Look through the records and copy each line that has "those" in it.

MATERIAL PROVIDED:
------------

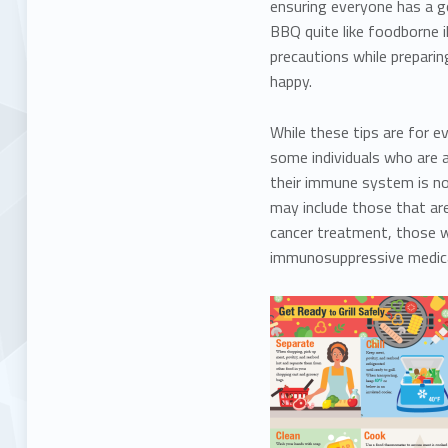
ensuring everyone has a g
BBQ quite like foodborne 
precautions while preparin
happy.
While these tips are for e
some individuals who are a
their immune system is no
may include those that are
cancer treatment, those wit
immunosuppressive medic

------------

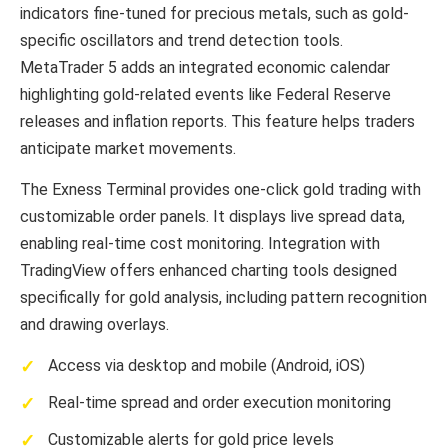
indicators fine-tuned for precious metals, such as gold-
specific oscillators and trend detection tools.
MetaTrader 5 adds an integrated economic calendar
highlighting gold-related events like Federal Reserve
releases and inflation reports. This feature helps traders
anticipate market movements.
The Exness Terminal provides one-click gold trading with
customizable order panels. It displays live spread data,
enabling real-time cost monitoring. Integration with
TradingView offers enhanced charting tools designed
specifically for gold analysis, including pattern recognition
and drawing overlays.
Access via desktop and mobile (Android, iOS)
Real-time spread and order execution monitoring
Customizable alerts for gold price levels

------------

EXERCISE OUTPUT:
may include those that are
cancer treatment, those wit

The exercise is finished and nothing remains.